Appellant testified that she was denied visitation on Mother's Day; however, in subsequent statements she admits to receiving visitation that day. Moreover, Appellant avers visitation was denied on nights that Ross had baseball games; however, Appellee stated that Appellant would attend a game before it was over and expect Ross to leave early to begin visitation. Upon Ross' refusal and at the urging of other parents to allow Ross to continue playing, Appellant would leave, resulting in Appellee taking Ross home. Appellant further asserts that she was to pick Ross up from summer camp; however, because she was two hours late, Appellee took him home. Appellant testified that there were at least six additional instances Appellee denied visitation; however, based on the previous evidence, the trial court was clearly entitled to determine that this self-serving statement lacked credibility.
Appellant also argues that Appellee cuts her visitation short or visitation has been postponed due to Ross' raging temper, and, as a related contention, that Ross has heightened behavioral problems while in her care. Testimony before the trial court supports that Appellant has ended visitations early by taking Ross home because of such behavior, and on other occasions Ross demands that his father pick him up early after becoming highly belligerent with his mother. Appellant admitted having requested Appellee to pick up Ross early because of poor behavior, and on one occasion, Appellee sent a letter to Appellant stating that she did not want to exercise her four-day visitation because Ross may be abusive to her. These same behavioral problems and Ross' apparent dislike for visiting his mother were raised before the trial court during the original proceedings and continue to be a recurring problem for the parties; however, the record does not support that Appellee is at fault for these occurrences or has failed to attempt to remedy this issue. As such, this does not amount to a change in circumstances according to R.C. 3109.04(E)(1)(a), since the purpose of requiring a change in circumstances is to prevent a constant relitigation of issues raised and considered when the trial court issued its prior custody order.
Clyborn v.

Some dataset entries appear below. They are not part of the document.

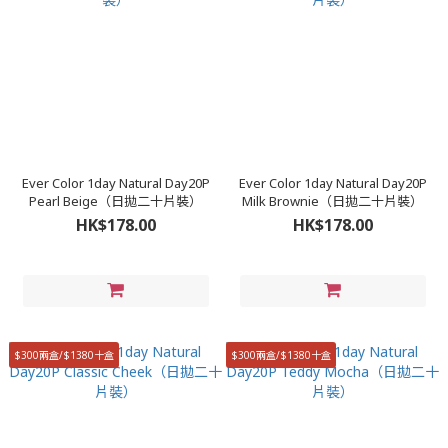
Ever Color 1day Natural Day20P
Ever Color 1day Natural Day20P
Pearl Beige（日拋二十片裝）
Milk Brownie（日拋二十片裝）
HK$178.00
HK$178.00
$300兩盒/$1380十盒
$300兩盒/$1380十盒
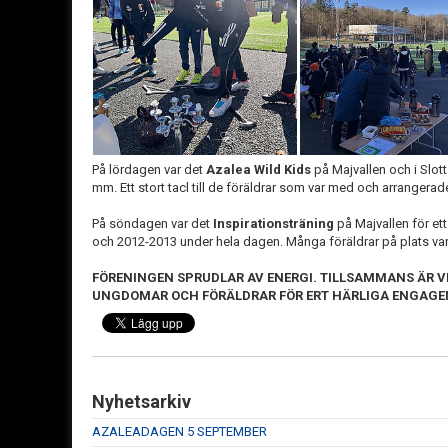
På lördagen var det
Azalea Wild Kids
på Majvallen och i Slotts
mm. Ett stort tacl till de föräldrar som var med och arrangerade a
På söndagen var det
Inspirationsträning
på Majvallen för et
och 2012-2013 under hela dagen. Många föräldrar på plats var
FÖRENINGEN SPRUDLAR AV ENERGI. TILLSAMMANS ÄR VI 
UNGDOMAR OCH FÖRÄLDRAR FÖR ERT HÄRLIGA ENGAG
Nyhetsarkiv
AZALEADAGEN 5 SEPTEMBER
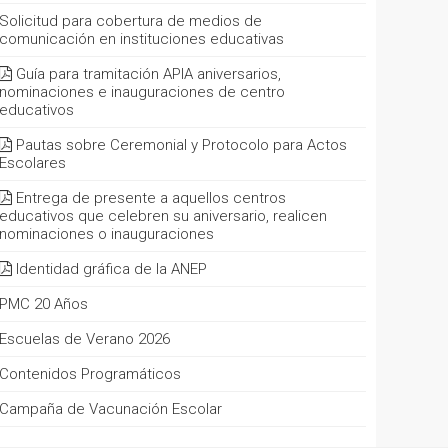
Solicitud para cobertura de medios de
comunicación en instituciones educativas
Guía para tramitación APIA aniversarios,
nominaciones e inauguraciones de centro
educativos
Pautas sobre Ceremonial y Protocolo para Actos
Escolares
Entrega de presente a aquellos centros
educativos que celebren su aniversario, realicen
nominaciones o inauguraciones
Identidad gráfica de la ANEP
PMC 20 Años
Escuelas de Verano 2026
Contenidos Programáticos
Campaña de Vacunación Escolar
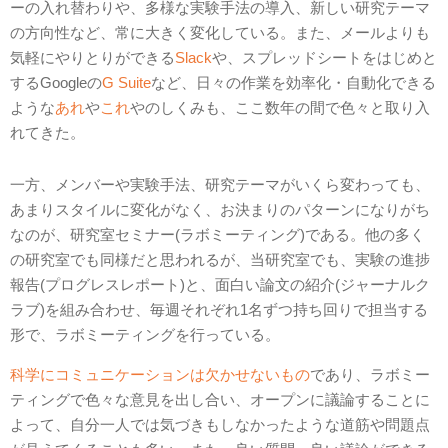
ーの入れ替わりや、多様な実験手法の導入、新しい研究テーマ
の方向性など、常に大きく変化している。また、メールよりも
気軽にやりとりができる
Slack
や、スプレッドシートをはじめと
するGoogleの
G Suite
など、日々の作業を効率化・自動化できる
ような
あれ
や
これ
やのしくみも、ここ数年の間で色々と取り入
れてきた。
一方、メンバーや実験手法、研究テーマがいくら変わっても、
あまりスタイルに変化がなく、お決まりのパターンになりがち
なのが、研究室セミナー(ラボミーティング)である。他の多く
の研究室でも同様だと思われるが、当研究室でも、実験の進捗
報告(プログレスレポート)と、面白い論文の紹介(ジャーナルク
ラブ)を組み合わせ、毎週それぞれ1名ずつ持ち回りで担当する
形で、ラボミーティングを行っている。
科学にコミュニケーションは欠かせないもの
であり、ラボミー
ティングで色々な意見を出し合い、オープンに議論することに
よって、自分一人では気づきもしなかったような道筋や問題点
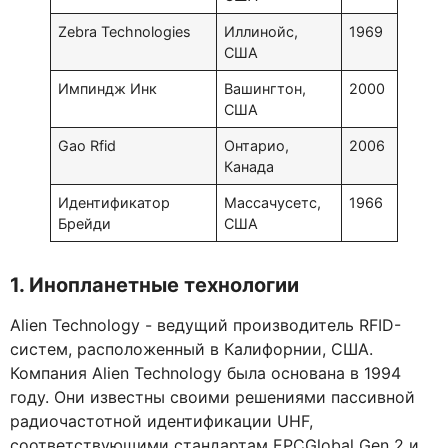
Zebra Technologies
Иллинойс,
1969
США
Импиндж Инк
Вашингтон,
2000
США
Gao Rfid
Онтарио,
2006
Канада
Идентификатор
Массачусетс,
1966
Брейди
США
1. Инопланетные технологии
Alien Technology - ведущий производитель RFID-
систем, расположенный в Калифорнии, США.
Компания Alien Technology была основана в 1994
году. Они известны своими решениями пассивной
радиочастотной идентификации UHF,
соответствующими стандартам EPCGlobal Gen 2 и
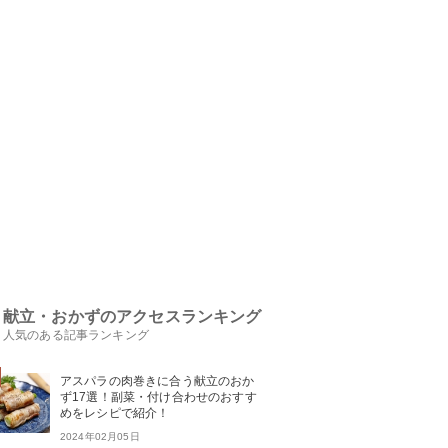
献立・おかずのアクセスランキング
人気のある記事ランキング
アスパラの肉巻きに合う献立のおか
ず17選！副菜・付け合わせのおすす
めをレシピで紹介！
2024年02月05日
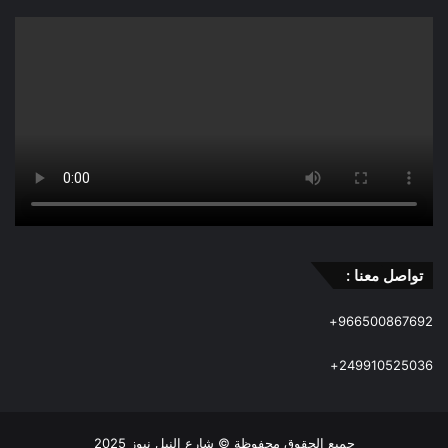
تواصل معنا :
966500867692+
249910525036+
جميع الحقوق محفوظة © شارع النيل نيوز 2025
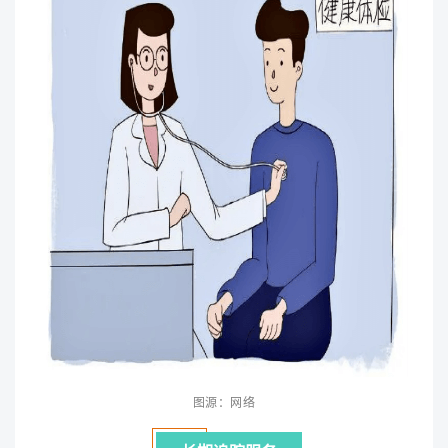
图源：网络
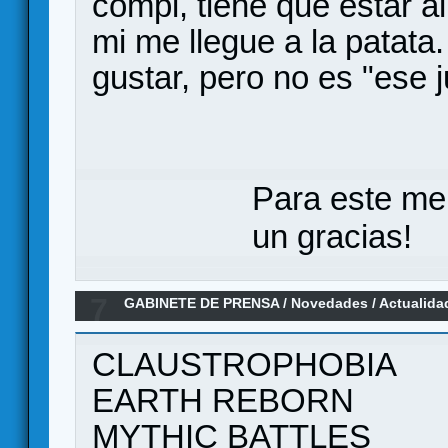
compi, tiene que estar a
mi me llegue a la patata
gustar, pero no es "ese 
Para este me
un gracias!
7
GABINETE DE PRENSA
/
Novedades / Actualida
Claustrophobia 1692
CLAUSTROPHOBIA
EARTH REBORN
MYTHIC BATTLES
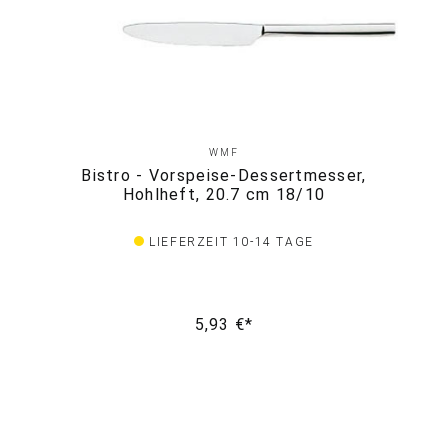
WMF
Bistro - Vorspeise-Dessertmesser,
Hohlheft, 20.7 cm 18/10
LIEFERZEIT 10-14 TAGE
5,93 €*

Clyborn (1994), 93 Ohio App.3d 192, 196, citing Perz v. Perz (1993), 85 Ohio App.3d 374, 376.
Appellant further asserts that a change in circumstances has occurred because Ross is left unsupervised; however, Appellant admits that she has left Ross alone at her residence on more than one occasion. Moreover, Ross is watched by his older sister during the day when Appellee is at work, and, at times when she is not available, Ross has Appellee's work telephone number to call in case of an emergency. Furthermore, Appellee is employed one mile from his residence, can adequately assist Ross while he is at work, and has left work to do so when problems have arisen. Notwithstanding, Appellant's employment and living situation currently in place are the same conditions that were present when the trial court made its initial custody determination.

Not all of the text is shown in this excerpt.